| Recorded data |
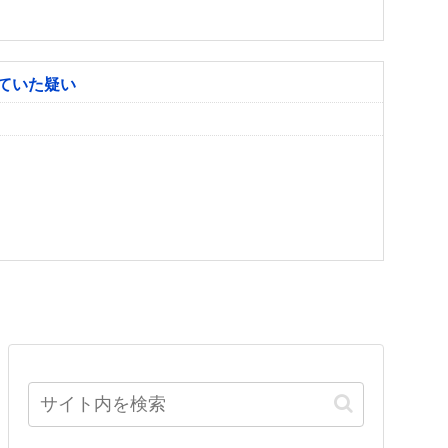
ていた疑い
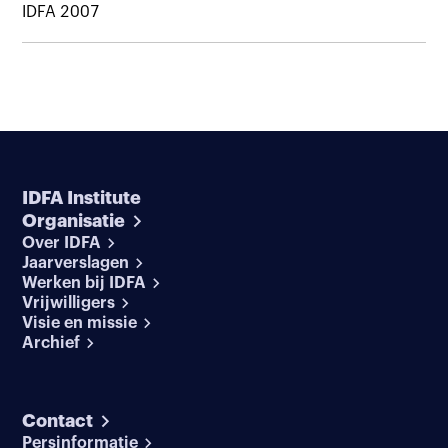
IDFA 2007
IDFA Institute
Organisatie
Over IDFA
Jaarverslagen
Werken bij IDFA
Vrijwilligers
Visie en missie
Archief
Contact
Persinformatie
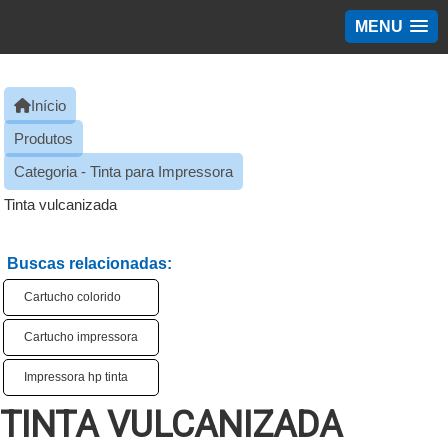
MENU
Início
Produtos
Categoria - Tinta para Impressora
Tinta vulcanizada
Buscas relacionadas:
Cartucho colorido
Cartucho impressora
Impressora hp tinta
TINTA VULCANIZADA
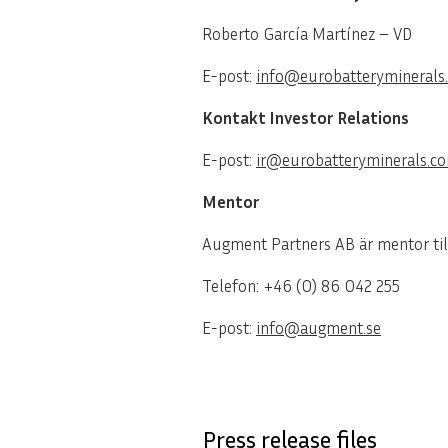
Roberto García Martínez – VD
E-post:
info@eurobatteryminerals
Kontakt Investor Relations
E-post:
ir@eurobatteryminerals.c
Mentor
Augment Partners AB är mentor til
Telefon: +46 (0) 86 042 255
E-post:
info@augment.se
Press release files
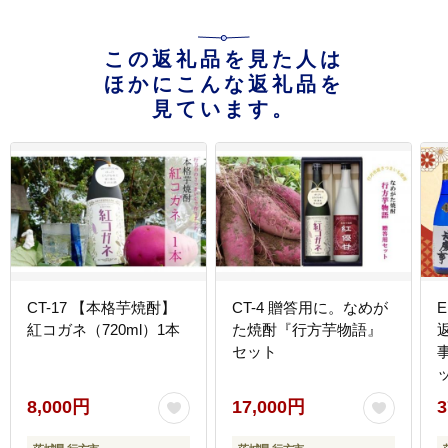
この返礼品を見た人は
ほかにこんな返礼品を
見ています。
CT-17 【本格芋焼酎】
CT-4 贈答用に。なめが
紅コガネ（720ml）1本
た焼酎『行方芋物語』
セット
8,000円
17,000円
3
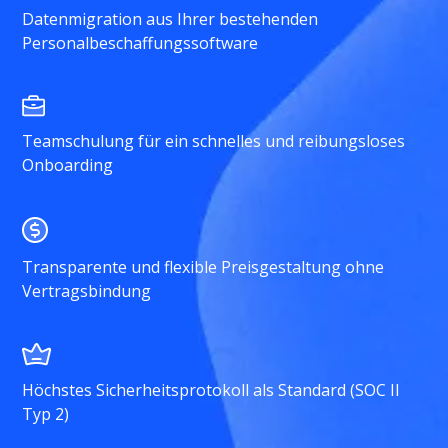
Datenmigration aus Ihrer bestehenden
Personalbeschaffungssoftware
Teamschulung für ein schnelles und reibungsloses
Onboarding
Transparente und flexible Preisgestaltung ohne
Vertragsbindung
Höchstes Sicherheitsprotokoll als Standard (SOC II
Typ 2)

---

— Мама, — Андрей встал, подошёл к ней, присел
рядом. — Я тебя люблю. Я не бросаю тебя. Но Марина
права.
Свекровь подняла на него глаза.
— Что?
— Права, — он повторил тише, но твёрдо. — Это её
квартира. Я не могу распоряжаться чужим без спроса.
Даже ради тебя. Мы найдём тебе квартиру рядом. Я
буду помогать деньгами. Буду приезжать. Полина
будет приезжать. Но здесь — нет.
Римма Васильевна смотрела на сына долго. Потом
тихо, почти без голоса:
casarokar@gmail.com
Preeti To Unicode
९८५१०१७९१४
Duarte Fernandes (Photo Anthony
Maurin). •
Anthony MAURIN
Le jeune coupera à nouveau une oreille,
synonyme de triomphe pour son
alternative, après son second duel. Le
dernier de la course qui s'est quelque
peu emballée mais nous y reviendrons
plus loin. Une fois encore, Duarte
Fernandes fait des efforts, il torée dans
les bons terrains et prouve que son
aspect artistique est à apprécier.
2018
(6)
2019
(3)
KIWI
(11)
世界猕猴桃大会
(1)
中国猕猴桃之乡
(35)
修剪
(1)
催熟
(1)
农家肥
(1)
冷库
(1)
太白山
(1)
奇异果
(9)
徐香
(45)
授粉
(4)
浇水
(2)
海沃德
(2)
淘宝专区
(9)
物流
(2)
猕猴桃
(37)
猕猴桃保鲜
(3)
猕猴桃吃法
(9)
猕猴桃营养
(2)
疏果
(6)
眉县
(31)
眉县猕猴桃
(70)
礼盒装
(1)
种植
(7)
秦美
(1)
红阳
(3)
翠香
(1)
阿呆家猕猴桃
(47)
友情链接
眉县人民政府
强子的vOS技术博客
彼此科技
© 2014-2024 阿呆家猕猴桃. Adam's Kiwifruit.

| WHAT THE TASK ASKS |
All that is wanted is an exact copy of the lines above from the one with "Римма Васильевна смотрела" through the one with "Fernandes fait des efforts, il torée dans", with both ends included.

| ANSWER SPACE |
Римма Васильевна смотрела на сына долго. Потом
тихо, почти без голоса:
casarokar@gmail.com
Preeti To Unicode
९८५१०१७९१४
Duarte Fernandes (Photo Anthony
Maurin). •
Anthony MAURIN
Le jeune coupera à nouveau une oreille,
synonyme de triomphe pour son
alternative, après son second duel. Le
dernier de la course qui s'est quelque
peu emballée mais nous y reviendrons
plus loin. Une fois encore, Duarte
Fernandes fait des efforts, il torée dans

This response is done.